Морские свинки и другие животные

Проблема детской преступности в России обострилась сразу же после отмены крепостного права в 1861 году. Дети нищих крестьян, с родителями и без, перебирались в города, где им приходилось выживать, в том числе и при помощи воровства. Согласно отчету Министерства юстиции, в 1865 году число преступников в возрасте 10–17 лет составляло 1035 человек. Их, как и взрослых, судили и сажали в тюрьмы.
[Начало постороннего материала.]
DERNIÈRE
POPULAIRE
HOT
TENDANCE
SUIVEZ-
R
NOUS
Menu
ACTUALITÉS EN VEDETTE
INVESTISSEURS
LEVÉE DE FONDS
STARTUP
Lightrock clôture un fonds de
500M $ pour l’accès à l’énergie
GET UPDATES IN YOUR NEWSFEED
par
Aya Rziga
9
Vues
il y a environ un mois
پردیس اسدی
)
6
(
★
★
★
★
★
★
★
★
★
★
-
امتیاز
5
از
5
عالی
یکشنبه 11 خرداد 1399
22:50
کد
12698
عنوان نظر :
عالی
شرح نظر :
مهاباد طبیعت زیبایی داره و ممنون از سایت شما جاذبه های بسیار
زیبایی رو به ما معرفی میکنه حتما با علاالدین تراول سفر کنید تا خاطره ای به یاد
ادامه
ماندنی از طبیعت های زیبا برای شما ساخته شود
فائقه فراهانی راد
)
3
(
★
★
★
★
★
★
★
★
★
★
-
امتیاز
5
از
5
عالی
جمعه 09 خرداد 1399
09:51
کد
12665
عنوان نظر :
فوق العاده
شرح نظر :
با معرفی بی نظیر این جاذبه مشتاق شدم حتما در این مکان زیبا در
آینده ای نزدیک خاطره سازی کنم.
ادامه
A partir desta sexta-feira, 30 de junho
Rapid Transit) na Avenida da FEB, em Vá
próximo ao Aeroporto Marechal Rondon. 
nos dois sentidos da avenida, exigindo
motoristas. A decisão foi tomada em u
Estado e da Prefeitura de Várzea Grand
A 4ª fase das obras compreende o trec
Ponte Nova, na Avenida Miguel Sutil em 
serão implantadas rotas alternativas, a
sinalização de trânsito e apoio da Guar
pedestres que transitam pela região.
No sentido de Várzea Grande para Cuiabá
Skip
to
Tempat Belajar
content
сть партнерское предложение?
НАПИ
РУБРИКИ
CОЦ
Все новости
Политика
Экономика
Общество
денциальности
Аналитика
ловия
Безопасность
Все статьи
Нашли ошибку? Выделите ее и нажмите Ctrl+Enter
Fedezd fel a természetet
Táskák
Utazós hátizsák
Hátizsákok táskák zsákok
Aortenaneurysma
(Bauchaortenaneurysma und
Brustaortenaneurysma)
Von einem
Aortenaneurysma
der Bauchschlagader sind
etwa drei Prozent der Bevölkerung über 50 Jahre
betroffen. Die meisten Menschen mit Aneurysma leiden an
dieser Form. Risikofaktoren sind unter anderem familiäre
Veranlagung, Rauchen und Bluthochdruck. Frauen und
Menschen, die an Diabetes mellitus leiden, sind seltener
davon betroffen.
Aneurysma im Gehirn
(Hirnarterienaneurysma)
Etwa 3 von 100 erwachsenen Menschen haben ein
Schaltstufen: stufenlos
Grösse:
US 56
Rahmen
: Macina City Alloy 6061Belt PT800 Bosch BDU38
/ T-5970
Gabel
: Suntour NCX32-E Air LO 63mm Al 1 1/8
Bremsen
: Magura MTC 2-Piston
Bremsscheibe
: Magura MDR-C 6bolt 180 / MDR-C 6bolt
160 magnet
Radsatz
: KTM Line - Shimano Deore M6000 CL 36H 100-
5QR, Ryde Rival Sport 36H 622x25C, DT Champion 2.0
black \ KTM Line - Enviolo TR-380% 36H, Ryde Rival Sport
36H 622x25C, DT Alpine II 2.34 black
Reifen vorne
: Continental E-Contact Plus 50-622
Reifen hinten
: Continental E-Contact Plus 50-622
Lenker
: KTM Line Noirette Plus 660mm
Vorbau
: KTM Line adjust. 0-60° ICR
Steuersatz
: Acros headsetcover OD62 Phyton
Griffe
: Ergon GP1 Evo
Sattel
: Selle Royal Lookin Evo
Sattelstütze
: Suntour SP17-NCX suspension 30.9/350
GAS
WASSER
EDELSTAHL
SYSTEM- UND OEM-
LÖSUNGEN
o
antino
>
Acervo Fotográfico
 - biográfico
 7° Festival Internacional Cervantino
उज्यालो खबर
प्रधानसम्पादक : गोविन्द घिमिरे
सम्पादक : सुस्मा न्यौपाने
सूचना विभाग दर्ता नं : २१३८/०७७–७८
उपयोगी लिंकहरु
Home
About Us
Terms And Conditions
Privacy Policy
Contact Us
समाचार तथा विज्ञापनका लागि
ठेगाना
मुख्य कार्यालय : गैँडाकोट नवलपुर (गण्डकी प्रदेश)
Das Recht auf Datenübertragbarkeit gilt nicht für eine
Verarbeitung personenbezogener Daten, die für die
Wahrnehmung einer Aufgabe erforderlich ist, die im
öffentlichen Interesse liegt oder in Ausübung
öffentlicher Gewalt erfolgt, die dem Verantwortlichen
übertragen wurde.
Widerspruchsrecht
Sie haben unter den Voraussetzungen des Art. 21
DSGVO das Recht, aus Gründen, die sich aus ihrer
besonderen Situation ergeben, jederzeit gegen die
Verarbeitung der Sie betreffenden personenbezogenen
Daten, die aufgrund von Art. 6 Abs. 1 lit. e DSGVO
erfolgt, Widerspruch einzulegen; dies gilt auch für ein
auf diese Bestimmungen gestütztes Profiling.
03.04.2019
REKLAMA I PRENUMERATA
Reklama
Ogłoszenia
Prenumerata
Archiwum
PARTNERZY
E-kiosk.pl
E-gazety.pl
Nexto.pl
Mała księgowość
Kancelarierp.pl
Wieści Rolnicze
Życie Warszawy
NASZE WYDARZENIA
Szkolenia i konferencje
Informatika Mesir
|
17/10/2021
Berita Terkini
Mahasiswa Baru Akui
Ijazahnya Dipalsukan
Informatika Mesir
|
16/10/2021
В 1866 году Александр II подписал указ «Об учреждении приютов и колоний для нравственного исправления несовершеннолетних преступников». Вслед за ним в 1870 году в Петербурге появилось Общество земледельческих колоний и ремесленных приютов, в которое вошли министры, крупные общественные деятели и педагоги. Они сразу же занялись открытием первой такой колонии — на должность ее руководителя был выбран молодой педагог Александр Герд.

Александр — сын Якова Герда, уважаемого педагога, который привез в Россию систему «взаимного обучения», — к тому времени уже проявил себя как талантливый преподаватель-гуманист. К 29 годам он успел окончить физико-математические курсы в Санкт-Петербургском университете и поработать в Василеостровской школе, где практиковались молодые педагоги. Преподавал естественную историю в Военной гимназии (из нее он позже ушел, не согласившись со слишком строгим наказанием для ученика) и редактировал журнал «Учитель». Главным его интересом были естественные науки: для учеников он проводил занятия на природе и экскурсии по своему дому, где жили птицы, морские свинки и многие другие животные.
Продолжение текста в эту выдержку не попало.